First, regardless of the hype, there’s plenty of small businesses that still rely on basic wired services. And due to the manipulation of the accounting, whatever you heard, quadruple it. We will address this in an upcoming story.
As we wrote previously,FCC Chairman, Brendan Carr has stated that prices have been going down over the last few years. And yet, as we showed, AT&T, Verizon wireless, and AT&T CA residential bills have continuous increases. W e now present here — small business service rate increases
Tom Allibone of LTC Consulting, a telecommunications auditing firm and the director of Audits for the IRREGULATORS, makes it clear that prices are going up based on actual bills with all of the charges a customer pays — and the FCC got it wrong.
“Hogwash. The FCC and other authorities are claiming that the rates have gone down and to illustrate that this is just a made up fiction of bad analysis, here is an example -
“Custopak” — This chart was based on actual bills from Verizon New Jersey customers that had a service called Custopak, which is a basic phone service with added features. As we tracked for the last 2 decades, prices of Custopak went from $26 dollars to $61.60 dollars a month, and there has been a continuous series of increases over the years. There are caveats, but these are actual charges from actual bills. (And we left out some of the taxes, fees and surcharges.)

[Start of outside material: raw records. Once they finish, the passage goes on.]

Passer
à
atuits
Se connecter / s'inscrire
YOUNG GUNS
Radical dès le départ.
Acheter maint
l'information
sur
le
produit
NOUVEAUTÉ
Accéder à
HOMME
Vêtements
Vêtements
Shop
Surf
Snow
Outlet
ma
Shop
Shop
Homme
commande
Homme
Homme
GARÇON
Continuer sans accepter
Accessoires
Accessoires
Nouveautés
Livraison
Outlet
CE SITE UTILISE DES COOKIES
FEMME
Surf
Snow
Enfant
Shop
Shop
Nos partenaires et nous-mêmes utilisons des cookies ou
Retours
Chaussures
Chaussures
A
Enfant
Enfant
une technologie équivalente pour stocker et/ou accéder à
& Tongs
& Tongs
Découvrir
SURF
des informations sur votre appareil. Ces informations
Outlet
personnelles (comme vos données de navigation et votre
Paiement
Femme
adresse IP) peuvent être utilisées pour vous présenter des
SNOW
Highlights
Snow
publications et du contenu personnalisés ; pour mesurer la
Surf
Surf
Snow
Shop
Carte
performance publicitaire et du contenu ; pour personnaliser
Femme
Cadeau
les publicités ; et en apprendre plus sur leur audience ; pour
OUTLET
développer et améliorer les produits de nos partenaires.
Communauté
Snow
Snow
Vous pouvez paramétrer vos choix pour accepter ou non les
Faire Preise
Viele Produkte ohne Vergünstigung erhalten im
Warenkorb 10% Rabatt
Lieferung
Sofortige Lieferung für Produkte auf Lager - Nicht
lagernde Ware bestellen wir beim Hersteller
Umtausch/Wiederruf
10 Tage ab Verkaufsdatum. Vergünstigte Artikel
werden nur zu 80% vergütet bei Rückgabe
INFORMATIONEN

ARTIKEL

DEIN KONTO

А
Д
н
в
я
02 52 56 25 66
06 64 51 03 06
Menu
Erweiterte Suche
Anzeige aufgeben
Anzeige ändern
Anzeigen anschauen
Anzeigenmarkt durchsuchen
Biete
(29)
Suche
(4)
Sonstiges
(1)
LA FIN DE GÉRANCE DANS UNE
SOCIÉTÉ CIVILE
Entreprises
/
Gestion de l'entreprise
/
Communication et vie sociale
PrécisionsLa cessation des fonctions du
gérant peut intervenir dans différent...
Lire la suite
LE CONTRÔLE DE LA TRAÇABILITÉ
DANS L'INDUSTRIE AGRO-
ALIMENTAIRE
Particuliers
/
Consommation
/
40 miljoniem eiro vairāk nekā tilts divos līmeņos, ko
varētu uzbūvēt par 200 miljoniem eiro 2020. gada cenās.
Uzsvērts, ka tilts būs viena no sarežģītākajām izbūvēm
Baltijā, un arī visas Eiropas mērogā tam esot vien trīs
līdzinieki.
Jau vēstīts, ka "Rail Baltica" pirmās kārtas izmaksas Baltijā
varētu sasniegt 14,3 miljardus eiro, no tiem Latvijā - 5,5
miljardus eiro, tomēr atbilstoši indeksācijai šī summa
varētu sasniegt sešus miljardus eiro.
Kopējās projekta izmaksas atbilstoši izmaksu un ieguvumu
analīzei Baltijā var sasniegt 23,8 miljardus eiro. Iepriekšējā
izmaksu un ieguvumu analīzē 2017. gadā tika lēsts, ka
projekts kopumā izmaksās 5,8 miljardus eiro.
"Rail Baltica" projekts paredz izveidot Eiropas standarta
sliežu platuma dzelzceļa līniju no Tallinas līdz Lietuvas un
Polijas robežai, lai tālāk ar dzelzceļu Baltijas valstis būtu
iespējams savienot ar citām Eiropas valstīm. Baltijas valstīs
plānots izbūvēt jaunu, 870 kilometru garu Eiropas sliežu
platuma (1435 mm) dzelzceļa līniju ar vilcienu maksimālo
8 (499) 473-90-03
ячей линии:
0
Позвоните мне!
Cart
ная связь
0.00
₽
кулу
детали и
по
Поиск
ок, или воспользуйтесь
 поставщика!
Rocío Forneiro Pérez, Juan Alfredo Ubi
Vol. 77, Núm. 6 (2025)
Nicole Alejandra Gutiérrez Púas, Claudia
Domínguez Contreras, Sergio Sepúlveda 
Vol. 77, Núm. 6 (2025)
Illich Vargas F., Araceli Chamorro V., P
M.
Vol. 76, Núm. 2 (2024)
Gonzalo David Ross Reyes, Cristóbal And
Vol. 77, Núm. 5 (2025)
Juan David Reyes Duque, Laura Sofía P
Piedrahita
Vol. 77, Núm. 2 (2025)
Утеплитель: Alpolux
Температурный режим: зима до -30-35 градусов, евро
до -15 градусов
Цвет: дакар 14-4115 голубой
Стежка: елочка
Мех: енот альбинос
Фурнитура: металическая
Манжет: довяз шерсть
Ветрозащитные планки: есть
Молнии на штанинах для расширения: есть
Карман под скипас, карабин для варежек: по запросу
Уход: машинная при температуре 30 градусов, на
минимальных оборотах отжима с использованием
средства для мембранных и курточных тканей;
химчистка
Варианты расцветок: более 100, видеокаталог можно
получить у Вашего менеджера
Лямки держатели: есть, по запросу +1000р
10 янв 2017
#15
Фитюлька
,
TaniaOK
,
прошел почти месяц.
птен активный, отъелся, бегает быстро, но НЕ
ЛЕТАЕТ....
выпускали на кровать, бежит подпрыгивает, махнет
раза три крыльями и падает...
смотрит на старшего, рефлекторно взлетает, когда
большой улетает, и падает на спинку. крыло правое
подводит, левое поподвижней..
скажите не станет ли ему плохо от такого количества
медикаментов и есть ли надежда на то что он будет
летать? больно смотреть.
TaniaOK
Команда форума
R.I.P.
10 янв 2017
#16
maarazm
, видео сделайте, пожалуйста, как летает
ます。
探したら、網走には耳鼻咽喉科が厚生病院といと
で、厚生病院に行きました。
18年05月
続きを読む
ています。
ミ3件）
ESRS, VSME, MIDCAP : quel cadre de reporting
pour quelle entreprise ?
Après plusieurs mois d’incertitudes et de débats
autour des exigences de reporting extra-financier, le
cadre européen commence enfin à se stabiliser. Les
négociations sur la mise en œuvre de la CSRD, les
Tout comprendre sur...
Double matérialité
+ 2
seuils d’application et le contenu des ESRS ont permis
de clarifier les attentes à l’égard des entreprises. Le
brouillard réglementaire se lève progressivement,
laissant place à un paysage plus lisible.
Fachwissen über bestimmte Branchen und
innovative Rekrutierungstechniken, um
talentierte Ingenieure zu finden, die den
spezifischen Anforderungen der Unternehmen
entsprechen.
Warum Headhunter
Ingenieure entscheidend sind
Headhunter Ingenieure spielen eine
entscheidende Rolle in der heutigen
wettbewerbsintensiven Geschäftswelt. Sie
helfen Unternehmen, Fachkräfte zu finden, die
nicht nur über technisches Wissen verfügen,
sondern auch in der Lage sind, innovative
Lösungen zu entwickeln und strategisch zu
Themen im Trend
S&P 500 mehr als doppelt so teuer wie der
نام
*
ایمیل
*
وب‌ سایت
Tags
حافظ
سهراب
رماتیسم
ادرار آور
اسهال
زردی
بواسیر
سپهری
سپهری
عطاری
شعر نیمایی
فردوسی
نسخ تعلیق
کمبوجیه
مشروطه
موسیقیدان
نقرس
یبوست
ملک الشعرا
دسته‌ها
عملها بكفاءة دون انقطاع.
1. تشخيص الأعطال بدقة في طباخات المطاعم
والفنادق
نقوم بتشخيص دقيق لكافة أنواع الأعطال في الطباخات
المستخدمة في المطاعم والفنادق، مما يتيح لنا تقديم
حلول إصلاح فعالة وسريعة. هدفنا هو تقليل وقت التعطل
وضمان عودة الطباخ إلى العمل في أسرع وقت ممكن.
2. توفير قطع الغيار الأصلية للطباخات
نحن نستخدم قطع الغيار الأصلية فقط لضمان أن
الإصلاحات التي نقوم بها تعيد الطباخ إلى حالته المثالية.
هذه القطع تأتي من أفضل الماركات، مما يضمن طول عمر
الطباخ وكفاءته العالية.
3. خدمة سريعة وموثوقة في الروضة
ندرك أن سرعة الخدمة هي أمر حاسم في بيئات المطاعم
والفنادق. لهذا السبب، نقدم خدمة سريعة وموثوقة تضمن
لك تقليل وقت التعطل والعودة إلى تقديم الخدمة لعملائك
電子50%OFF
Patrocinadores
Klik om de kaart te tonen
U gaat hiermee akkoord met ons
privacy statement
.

Allibone continues: “The customers of these services are small businesses that have depended on the networks. And this is a nationwide problem of major rate increases. About 80% of America’s businesses are also working within a range of 1–5 lines of service, including the cell phones, from the plumber to the Pizza place.”
Universal Service Fund Taxes have had continuous increases. — now 36.%
The basic phone service bills also show another disturbing fact: Universal Service Fund tax is now 36.3% — this is more than the mob charges on the ‘vic’ in the movies… and it is applied on interstate classified charges, and it was only 8.7% in 2005.
And all interstate service, including wireless calling, has a USF tax being applied.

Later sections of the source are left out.